TI: Okay, so we're just starting, or talking about Tule Lake, when you first got there, how desolate, and you told that funny story about how the fisherman thought he was going to go up and go fishing at Tule Lake.

JT: Well, anyhow, Tule Lake was a desolate looking place. When you step out the train, you look out there, and all you see is tarpaper buildings and stuff like that. But you're looking at land. So the vastness of the area, you don't see any trees. Of course, I come from a place where we see lots of trees. It's just like going to Nevada. All of a sudden, the California side, the mountain, you got pine trees and everything. On the east side, very little trees there on the other side. So it just reminded me that I'm in a desert. It was just something that you see out there but you can't believe that it's there.

TI: Tell me about, because you got there, as you said earlier, most people were already there. Marysville might have been the last group, you were maybe second to last. Tell me about the people and how people were organized. So you're getting there a little bit late, people have already spent, have been there, they probably have their routines already. How was it for you coming into Tule Lake so late?

JT: Well, once we got off the train, they processed us, and we were assigned to Block 42. And my apartment, there was four brothers. Our address was 4204-A. That was our apartment. And when we got there, all they had was a door, and I think there was three windows. And inside, it was bare walls, just 2x4s. I don't remember if the ceiling had sheet rock, but I know the walls didn't have any sheet rock.

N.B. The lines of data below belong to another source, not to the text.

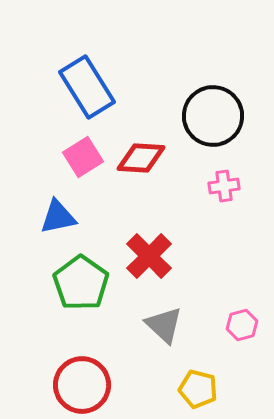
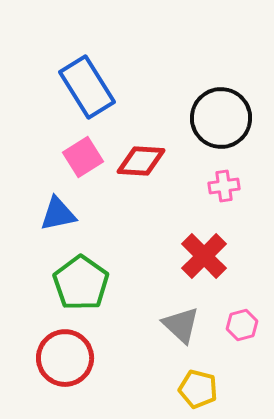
black circle: moved 8 px right, 2 px down
red diamond: moved 3 px down
blue triangle: moved 3 px up
red cross: moved 55 px right
gray triangle: moved 17 px right
red circle: moved 17 px left, 27 px up
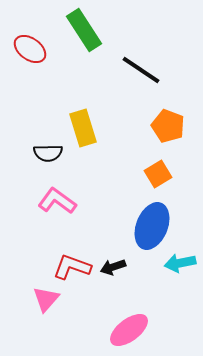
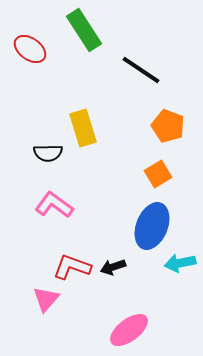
pink L-shape: moved 3 px left, 4 px down
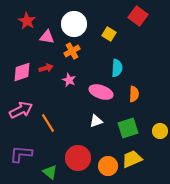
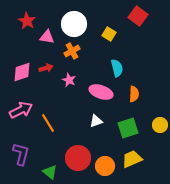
cyan semicircle: rotated 18 degrees counterclockwise
yellow circle: moved 6 px up
purple L-shape: rotated 100 degrees clockwise
orange circle: moved 3 px left
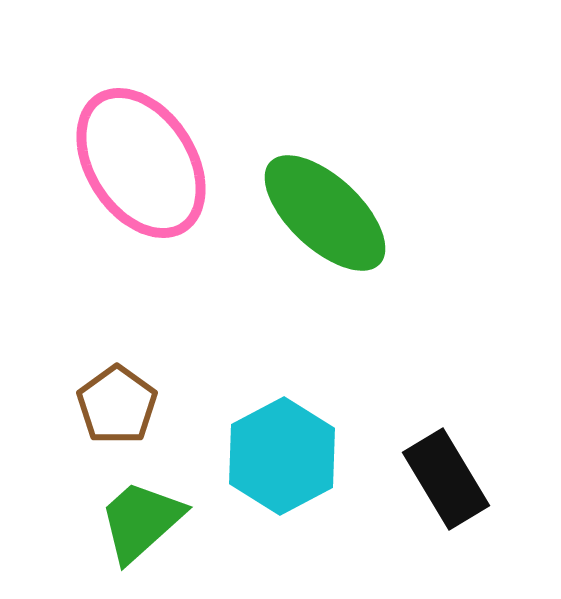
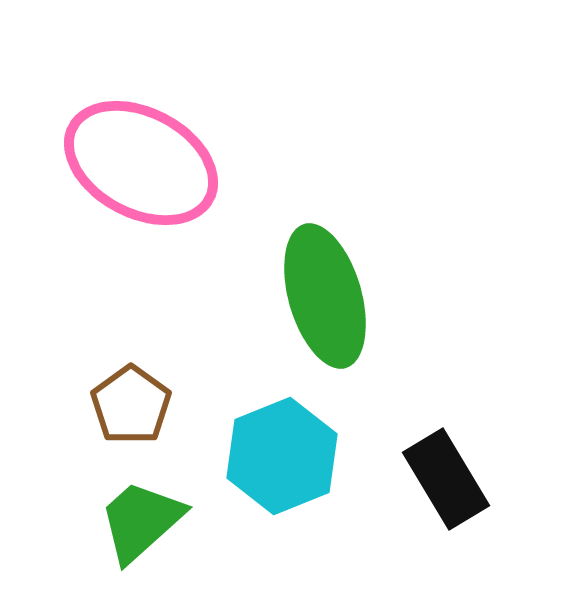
pink ellipse: rotated 29 degrees counterclockwise
green ellipse: moved 83 px down; rotated 31 degrees clockwise
brown pentagon: moved 14 px right
cyan hexagon: rotated 6 degrees clockwise
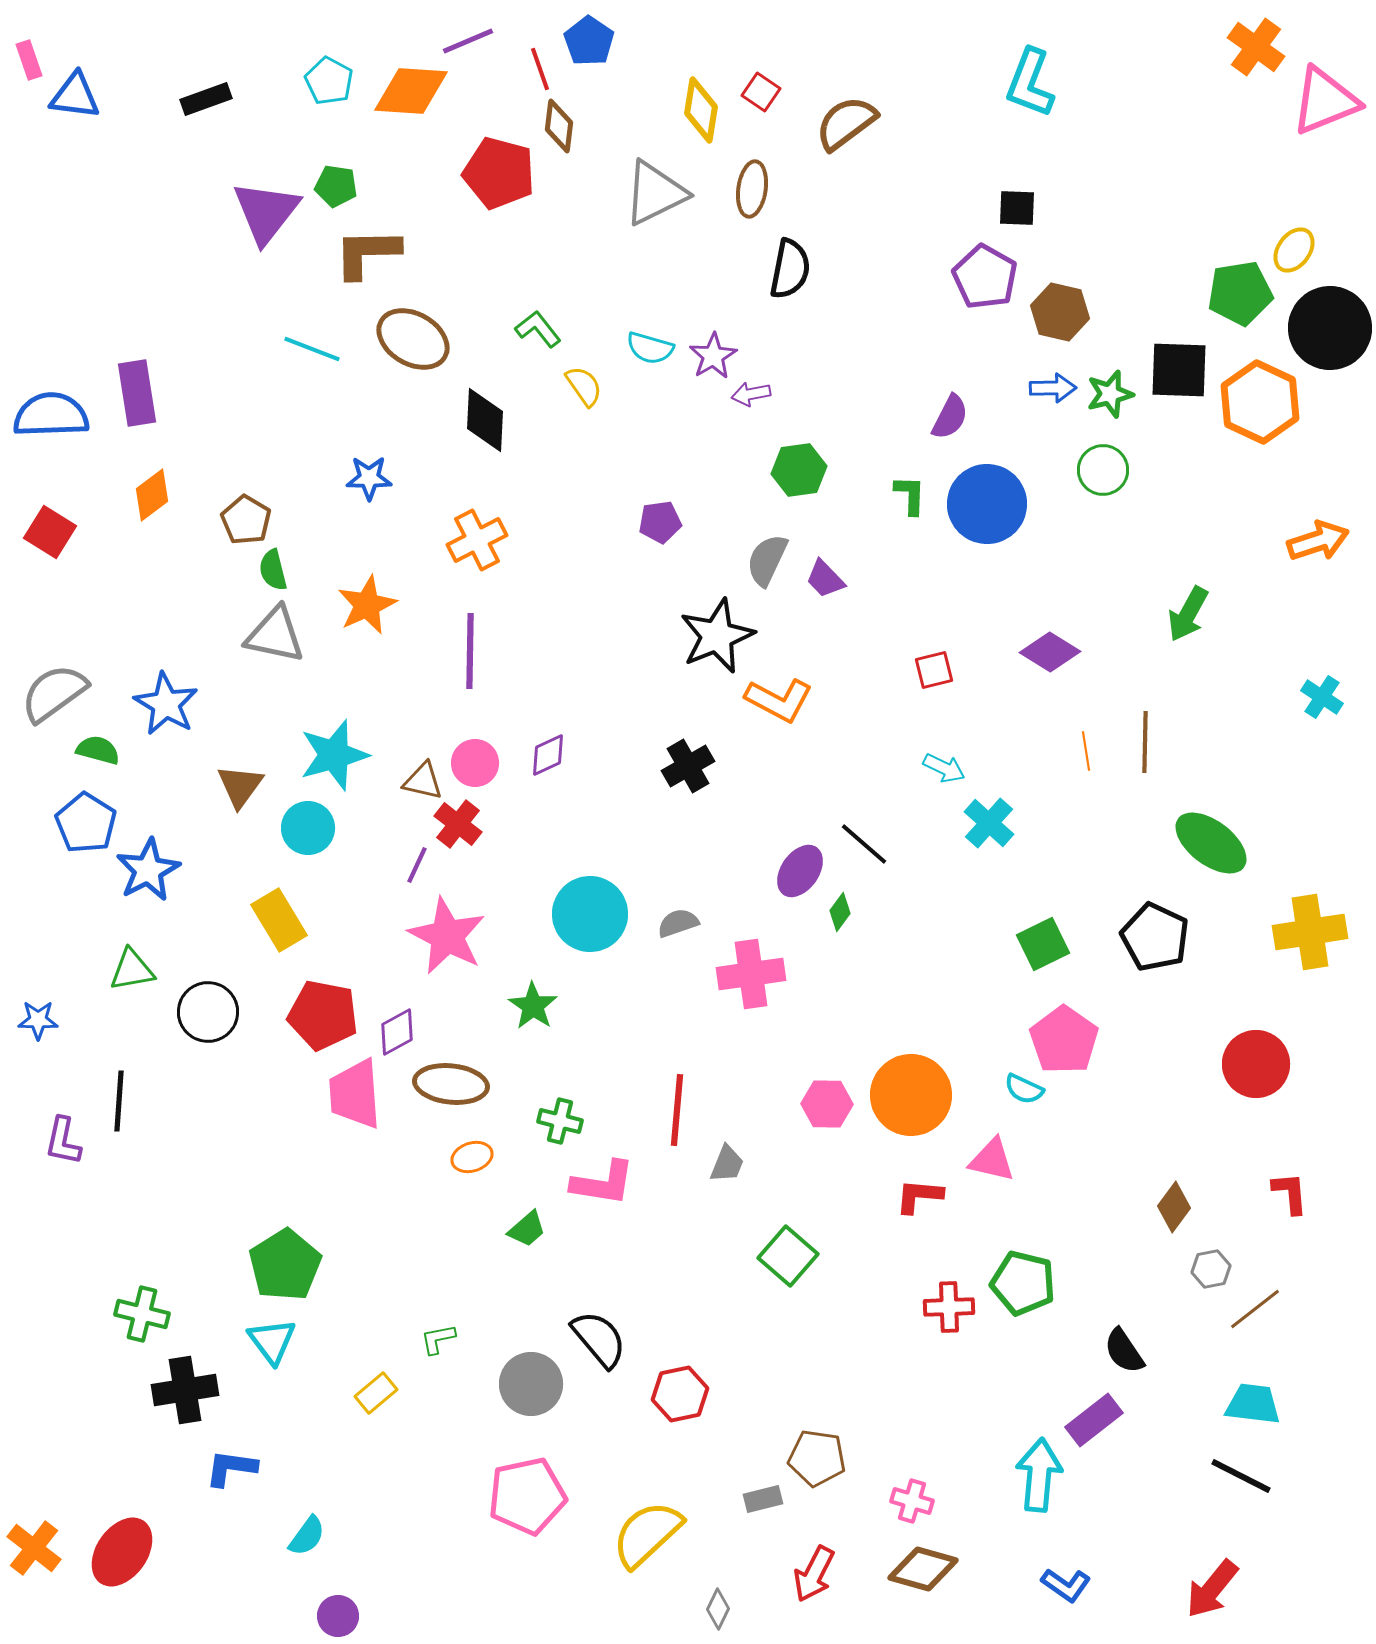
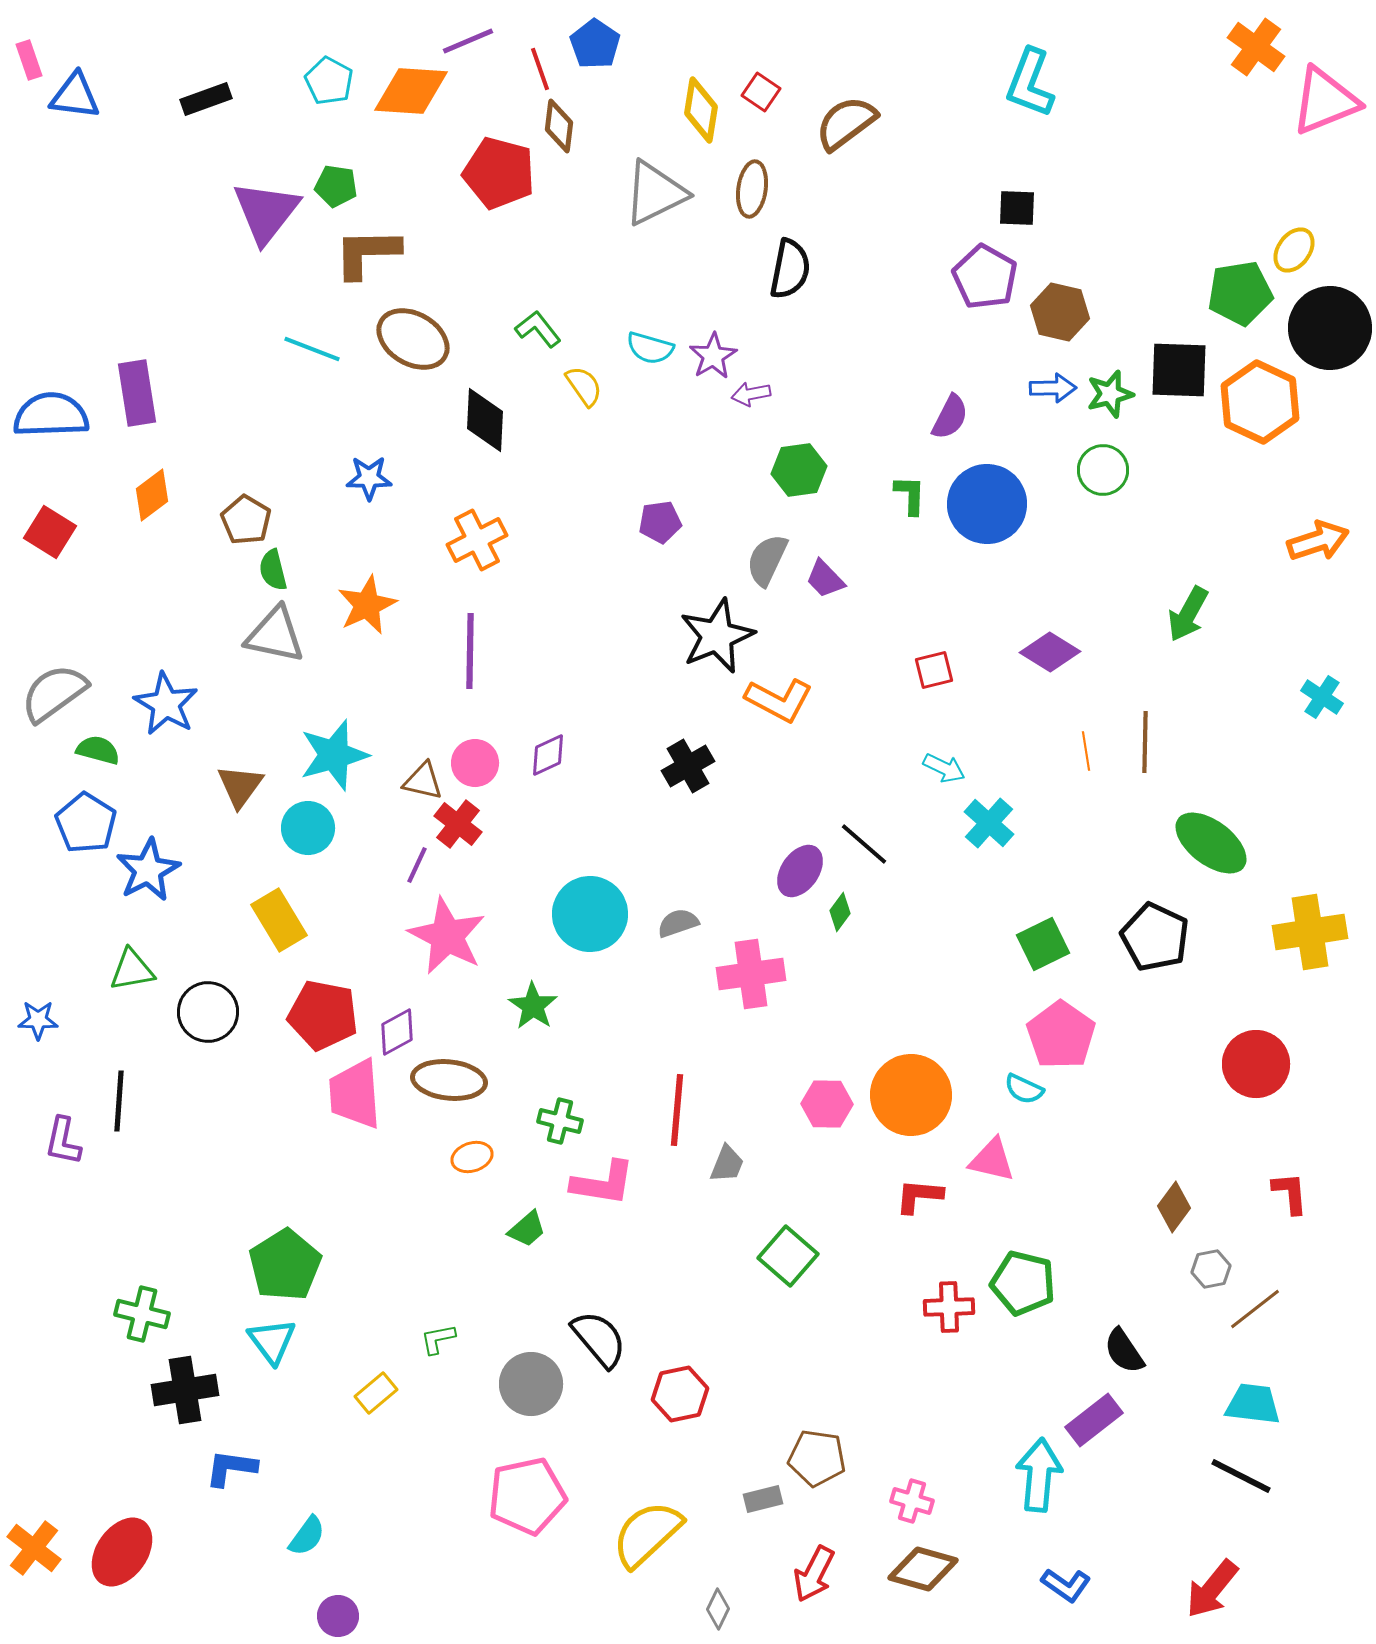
blue pentagon at (589, 41): moved 6 px right, 3 px down
pink pentagon at (1064, 1040): moved 3 px left, 5 px up
brown ellipse at (451, 1084): moved 2 px left, 4 px up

And all we had was, this barrack was divided into four or five apartments. So if you get on one side and look down to the other side, you could see clear to the other. 'Cause none of the, none of the apartments had partitions. They had 2x4 partitions, but they didn't have anything like sheet rock or anything else. And so you could see from one end to the other end. So first thing the family did was they hung up sheets for a little privacy, you know, and stuff like that.

TI: So that's a little bit different than what I've heard. So you actually could see from one end of the barrack to the other, so there were no walls --

JT: No walls.

TI: -- between, just the 2x4s.

JT: Yeah.

TI: Now, do you know if that was true for the other barracks?

JT: Well, as far as Block 42 goes, that was pretty much just the way it was. Everybody eventually, they had sheetrocks out there, that we had to nail it on ourselves.

TI: It's almost like your block wasn't finished. It was almost like --

JT: It wasn't finished, yeah. And that's, the one reason why some of the assembly centers, they kept the people there, to put more buildings up and make it so they could move in. But the assembly centers like Arboga, I think it only lasted one month. But they had, I don't know, about a thousand people there at one time.